---- DATA IN THIS EXERCISE

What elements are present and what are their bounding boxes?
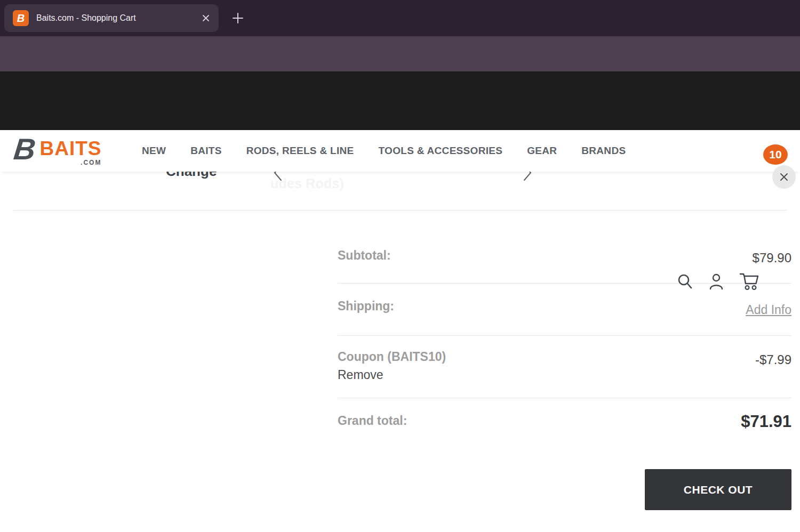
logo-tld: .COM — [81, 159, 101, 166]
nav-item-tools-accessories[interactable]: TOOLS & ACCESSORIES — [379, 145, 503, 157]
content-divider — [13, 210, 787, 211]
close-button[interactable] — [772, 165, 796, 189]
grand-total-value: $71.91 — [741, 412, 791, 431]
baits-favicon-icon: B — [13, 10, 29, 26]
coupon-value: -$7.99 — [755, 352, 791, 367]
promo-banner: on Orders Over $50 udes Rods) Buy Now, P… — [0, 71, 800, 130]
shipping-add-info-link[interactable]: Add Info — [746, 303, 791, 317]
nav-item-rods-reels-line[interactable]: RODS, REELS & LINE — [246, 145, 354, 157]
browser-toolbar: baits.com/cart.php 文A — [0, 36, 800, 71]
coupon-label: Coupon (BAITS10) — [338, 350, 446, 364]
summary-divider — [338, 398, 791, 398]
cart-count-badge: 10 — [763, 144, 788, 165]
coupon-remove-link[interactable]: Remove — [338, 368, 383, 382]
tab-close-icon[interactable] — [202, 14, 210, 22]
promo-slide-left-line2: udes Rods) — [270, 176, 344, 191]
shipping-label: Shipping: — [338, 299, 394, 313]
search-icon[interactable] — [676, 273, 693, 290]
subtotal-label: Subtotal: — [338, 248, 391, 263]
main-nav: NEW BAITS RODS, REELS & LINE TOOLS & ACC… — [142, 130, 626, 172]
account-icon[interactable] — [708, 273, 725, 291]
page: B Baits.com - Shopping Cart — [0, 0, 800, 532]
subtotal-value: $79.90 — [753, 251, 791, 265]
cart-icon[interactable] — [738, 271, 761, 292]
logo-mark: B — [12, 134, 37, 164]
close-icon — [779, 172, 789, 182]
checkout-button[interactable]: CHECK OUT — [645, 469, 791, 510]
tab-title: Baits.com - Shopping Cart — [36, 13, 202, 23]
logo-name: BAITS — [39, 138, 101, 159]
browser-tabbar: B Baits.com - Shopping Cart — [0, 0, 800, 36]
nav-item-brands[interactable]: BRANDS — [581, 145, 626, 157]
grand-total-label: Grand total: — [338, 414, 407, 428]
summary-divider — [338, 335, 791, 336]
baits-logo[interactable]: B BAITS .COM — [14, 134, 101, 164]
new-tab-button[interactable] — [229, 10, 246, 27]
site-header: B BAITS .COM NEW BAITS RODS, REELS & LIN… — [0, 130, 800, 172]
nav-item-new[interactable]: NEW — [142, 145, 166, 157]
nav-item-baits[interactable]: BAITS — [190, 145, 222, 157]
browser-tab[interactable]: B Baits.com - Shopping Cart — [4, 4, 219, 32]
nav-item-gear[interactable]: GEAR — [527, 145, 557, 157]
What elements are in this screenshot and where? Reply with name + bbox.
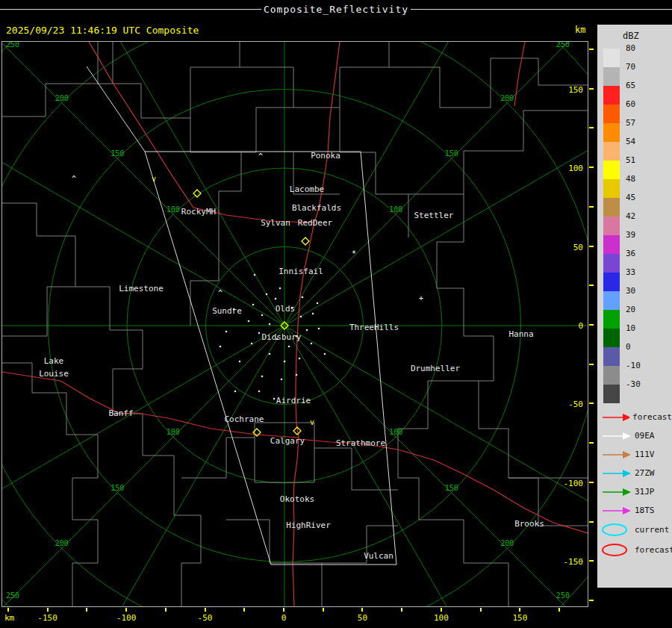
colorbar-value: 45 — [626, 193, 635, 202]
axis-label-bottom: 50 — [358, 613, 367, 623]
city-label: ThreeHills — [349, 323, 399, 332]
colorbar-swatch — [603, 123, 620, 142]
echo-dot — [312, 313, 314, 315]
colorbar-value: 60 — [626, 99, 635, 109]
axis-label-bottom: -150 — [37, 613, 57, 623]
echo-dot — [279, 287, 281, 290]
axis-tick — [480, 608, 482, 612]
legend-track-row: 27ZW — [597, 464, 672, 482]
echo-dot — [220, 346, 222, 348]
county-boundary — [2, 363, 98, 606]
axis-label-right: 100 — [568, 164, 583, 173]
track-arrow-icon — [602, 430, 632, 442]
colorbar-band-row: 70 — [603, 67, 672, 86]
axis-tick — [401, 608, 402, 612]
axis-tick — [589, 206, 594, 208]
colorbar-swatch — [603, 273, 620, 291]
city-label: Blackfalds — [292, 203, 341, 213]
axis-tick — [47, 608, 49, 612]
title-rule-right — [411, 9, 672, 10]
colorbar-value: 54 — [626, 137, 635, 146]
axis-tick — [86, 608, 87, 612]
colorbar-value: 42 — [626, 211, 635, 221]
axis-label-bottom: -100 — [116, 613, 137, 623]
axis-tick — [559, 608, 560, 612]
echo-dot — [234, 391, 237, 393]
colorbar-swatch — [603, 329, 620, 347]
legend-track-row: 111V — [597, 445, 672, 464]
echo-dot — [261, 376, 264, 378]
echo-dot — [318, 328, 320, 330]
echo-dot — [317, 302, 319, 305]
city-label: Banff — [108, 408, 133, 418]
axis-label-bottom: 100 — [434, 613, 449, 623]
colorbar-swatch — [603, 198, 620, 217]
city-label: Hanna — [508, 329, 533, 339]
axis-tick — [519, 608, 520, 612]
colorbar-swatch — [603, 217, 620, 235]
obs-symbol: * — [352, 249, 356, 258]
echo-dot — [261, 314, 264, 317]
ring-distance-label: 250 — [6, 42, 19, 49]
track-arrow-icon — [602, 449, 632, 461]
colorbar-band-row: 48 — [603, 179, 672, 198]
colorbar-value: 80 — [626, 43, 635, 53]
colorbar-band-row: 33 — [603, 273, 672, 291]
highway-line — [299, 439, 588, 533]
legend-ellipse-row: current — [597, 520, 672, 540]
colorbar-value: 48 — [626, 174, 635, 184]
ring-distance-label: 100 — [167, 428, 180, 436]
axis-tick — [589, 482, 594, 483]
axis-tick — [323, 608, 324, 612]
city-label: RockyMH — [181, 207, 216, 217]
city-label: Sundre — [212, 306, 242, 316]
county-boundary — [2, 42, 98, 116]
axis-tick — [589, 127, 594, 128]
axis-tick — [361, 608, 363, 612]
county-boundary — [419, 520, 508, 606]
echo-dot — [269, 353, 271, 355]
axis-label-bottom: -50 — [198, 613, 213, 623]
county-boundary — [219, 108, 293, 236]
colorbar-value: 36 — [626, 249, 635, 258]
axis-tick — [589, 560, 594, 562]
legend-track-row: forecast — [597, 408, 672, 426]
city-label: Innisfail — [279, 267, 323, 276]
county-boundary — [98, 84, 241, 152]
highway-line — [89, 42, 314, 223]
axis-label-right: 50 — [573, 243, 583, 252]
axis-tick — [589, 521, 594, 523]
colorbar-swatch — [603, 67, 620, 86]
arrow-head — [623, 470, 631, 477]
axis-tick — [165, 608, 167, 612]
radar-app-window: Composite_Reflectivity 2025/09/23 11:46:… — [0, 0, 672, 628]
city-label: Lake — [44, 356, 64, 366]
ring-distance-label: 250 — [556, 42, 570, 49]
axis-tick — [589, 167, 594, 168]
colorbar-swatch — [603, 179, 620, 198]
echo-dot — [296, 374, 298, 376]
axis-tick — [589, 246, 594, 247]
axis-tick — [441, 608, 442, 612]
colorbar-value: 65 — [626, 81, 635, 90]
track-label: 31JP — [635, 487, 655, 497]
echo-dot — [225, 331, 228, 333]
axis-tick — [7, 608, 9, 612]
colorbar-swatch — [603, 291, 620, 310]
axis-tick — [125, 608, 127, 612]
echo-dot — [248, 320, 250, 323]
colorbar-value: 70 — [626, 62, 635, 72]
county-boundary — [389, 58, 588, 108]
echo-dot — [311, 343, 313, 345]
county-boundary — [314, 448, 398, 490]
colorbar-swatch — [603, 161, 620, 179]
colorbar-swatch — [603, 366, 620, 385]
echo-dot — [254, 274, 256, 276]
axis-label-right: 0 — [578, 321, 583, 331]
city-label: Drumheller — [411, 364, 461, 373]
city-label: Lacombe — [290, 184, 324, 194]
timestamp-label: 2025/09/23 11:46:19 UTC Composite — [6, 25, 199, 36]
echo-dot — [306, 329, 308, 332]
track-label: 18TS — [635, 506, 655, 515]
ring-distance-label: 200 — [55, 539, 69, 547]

--------

- [TASK TO COMPLETE]:
Keep the pictures out of the copy and write out the data exactly as it stands.

- [TASK RESPONSE]:
What elements are present and what are their bounding boxes?
logo-tld: .COM — [81, 159, 101, 166]
nav-item-tools-accessories[interactable]: TOOLS & ACCESSORIES — [379, 145, 503, 157]
content-divider — [13, 210, 787, 211]
close-button[interactable] — [772, 165, 796, 189]
grand-total-value: $71.91 — [741, 412, 791, 431]
baits-favicon-icon: B — [13, 10, 29, 26]
coupon-value: -$7.99 — [755, 352, 791, 367]
promo-banner: on Orders Over $50 udes Rods) Buy Now, P… — [0, 71, 800, 130]
shipping-add-info-link[interactable]: Add Info — [746, 303, 791, 317]
nav-item-rods-reels-line[interactable]: RODS, REELS & LINE — [246, 145, 354, 157]
browser-toolbar: baits.com/cart.php 文A — [0, 36, 800, 71]
coupon-label: Coupon (BAITS10) — [338, 350, 446, 364]
summary-divider — [338, 398, 791, 398]
cart-count-badge: 10 — [763, 144, 788, 165]
coupon-remove-link[interactable]: Remove — [338, 368, 383, 382]
tab-close-icon[interactable] — [202, 14, 210, 22]
promo-slide-left-line2: udes Rods) — [270, 176, 344, 191]
shipping-label: Shipping: — [338, 299, 394, 313]
search-icon[interactable] — [676, 273, 693, 290]
subtotal-label: Subtotal: — [338, 248, 391, 263]
main-nav: NEW BAITS RODS, REELS & LINE TOOLS & ACC… — [142, 130, 626, 172]
account-icon[interactable] — [708, 273, 725, 291]
page: B Baits.com - Shopping Cart — [0, 0, 800, 532]
subtotal-value: $79.90 — [753, 251, 791, 265]
cart-icon[interactable] — [738, 271, 761, 292]
logo-mark: B — [12, 134, 37, 164]
close-icon — [779, 172, 789, 182]
checkout-button[interactable]: CHECK OUT — [645, 469, 791, 510]
tab-title: Baits.com - Shopping Cart — [36, 13, 202, 23]
logo-name: BAITS — [39, 138, 101, 159]
browser-tabbar: B Baits.com - Shopping Cart — [0, 0, 800, 36]
nav-item-brands[interactable]: BRANDS — [581, 145, 626, 157]
grand-total-label: Grand total: — [338, 414, 407, 428]
summary-divider — [338, 335, 791, 336]
baits-logo[interactable]: B BAITS .COM — [14, 134, 101, 164]
new-tab-button[interactable] — [229, 10, 246, 27]
site-header: B BAITS .COM NEW BAITS RODS, REELS & LIN… — [0, 130, 800, 172]
nav-item-new[interactable]: NEW — [142, 145, 166, 157]
nav-item-baits[interactable]: BAITS — [190, 145, 222, 157]
browser-tab[interactable]: B Baits.com - Shopping Cart — [4, 4, 219, 32]
nav-item-gear[interactable]: GEAR — [527, 145, 557, 157]
What elements are in this screenshot and where? Reply with name + bbox.
colorbar-value: 45 — [626, 193, 635, 202]
axis-label-bottom: 50 — [358, 613, 367, 623]
city-label: ThreeHills — [349, 323, 399, 332]
colorbar-swatch — [603, 123, 620, 142]
echo-dot — [312, 313, 314, 315]
colorbar-value: 60 — [626, 99, 635, 109]
axis-label-bottom: -150 — [37, 613, 57, 623]
echo-dot — [279, 287, 281, 290]
axis-tick — [480, 608, 482, 612]
legend-track-row: 27ZW — [597, 464, 672, 482]
echo-dot — [220, 346, 222, 348]
county-boundary — [2, 363, 98, 606]
axis-label-right: 100 — [568, 164, 583, 173]
track-arrow-icon — [602, 430, 632, 442]
colorbar-band-row: 70 — [603, 67, 672, 86]
axis-tick — [401, 608, 402, 612]
axis-tick — [589, 206, 594, 208]
colorbar-swatch — [603, 273, 620, 291]
city-label: Blackfalds — [292, 203, 341, 213]
axis-tick — [47, 608, 49, 612]
title-rule-right — [411, 9, 672, 10]
colorbar-value: 54 — [626, 137, 635, 146]
axis-tick — [86, 608, 87, 612]
colorbar-value: 42 — [626, 211, 635, 221]
axis-label-bottom: -100 — [116, 613, 137, 623]
axis-tick — [559, 608, 560, 612]
echo-dot — [234, 391, 237, 393]
colorbar-swatch — [603, 329, 620, 347]
legend-track-row: 111V — [597, 445, 672, 464]
echo-dot — [261, 376, 264, 378]
echo-dot — [318, 328, 320, 330]
echo-dot — [317, 302, 319, 305]
city-label: Banff — [108, 408, 133, 418]
axis-label-bottom: 100 — [434, 613, 449, 623]
colorbar-swatch — [603, 198, 620, 217]
city-label: Hanna — [508, 329, 533, 339]
axis-tick — [519, 608, 520, 612]
colorbar-swatch — [603, 217, 620, 235]
obs-symbol: * — [352, 249, 356, 258]
echo-dot — [261, 314, 264, 317]
ring-distance-label: 250 — [6, 42, 19, 49]
track-arrow-icon — [602, 449, 632, 461]
colorbar-band-row: 48 — [603, 179, 672, 198]
colorbar-value: 80 — [626, 43, 635, 53]
colorbar-band-row: 33 — [603, 273, 672, 291]
highway-line — [299, 439, 588, 533]
legend-ellipse-row: current — [597, 520, 672, 540]
colorbar-value: 48 — [626, 174, 635, 184]
ring-distance-label: 100 — [167, 428, 180, 436]
axis-tick — [589, 482, 594, 483]
axis-tick — [323, 608, 324, 612]
city-label: RockyMH — [181, 207, 216, 217]
city-label: Sundre — [212, 306, 242, 316]
county-boundary — [2, 42, 98, 116]
axis-tick — [589, 127, 594, 128]
axis-tick — [361, 608, 363, 612]
county-boundary — [419, 520, 508, 606]
echo-dot — [269, 353, 271, 355]
axis-label-bottom: -50 — [198, 613, 213, 623]
county-boundary — [219, 108, 293, 236]
colorbar-value: 36 — [626, 249, 635, 258]
axis-tick — [589, 560, 594, 562]
legend-track-row: forecast — [597, 408, 672, 426]
city-label: Innisfail — [279, 267, 323, 276]
county-boundary — [98, 84, 241, 152]
highway-line — [89, 42, 314, 223]
axis-label-right: 50 — [573, 243, 583, 252]
axis-tick — [589, 521, 594, 523]
colorbar-swatch — [603, 67, 620, 86]
arrow-head — [623, 470, 631, 477]
axis-tick — [165, 608, 167, 612]
radar-app-window: Composite_Reflectivity 2025/09/23 11:46:… — [0, 0, 672, 628]
city-label: Lake — [44, 356, 64, 366]
ring-distance-label: 250 — [556, 42, 570, 49]
axis-tick — [589, 167, 594, 168]
colorbar-swatch — [603, 179, 620, 198]
echo-dot — [296, 374, 298, 376]
axis-tick — [589, 246, 594, 247]
axis-tick — [441, 608, 442, 612]
colorbar-value: 65 — [626, 81, 635, 90]
track-label: 31JP — [635, 487, 655, 497]
echo-dot — [225, 331, 228, 333]
axis-tick — [7, 608, 9, 612]
colorbar-swatch — [603, 291, 620, 310]
axis-tick — [125, 608, 127, 612]
echo-dot — [248, 320, 250, 323]
colorbar-value: 70 — [626, 62, 635, 72]
county-boundary — [389, 58, 588, 108]
echo-dot — [311, 343, 313, 345]
county-boundary — [314, 448, 398, 490]
colorbar-swatch — [603, 161, 620, 179]
colorbar-swatch — [603, 366, 620, 385]
echo-dot — [254, 274, 256, 276]
axis-label-right: 0 — [578, 321, 583, 331]
city-label: Drumheller — [411, 364, 461, 373]
city-label: Lacombe — [290, 184, 324, 194]
timestamp-label: 2025/09/23 11:46:19 UTC Composite — [6, 25, 199, 36]
echo-dot — [306, 329, 308, 332]
track-label: 18TS — [635, 506, 655, 515]
ring-distance-label: 200 — [55, 539, 69, 547]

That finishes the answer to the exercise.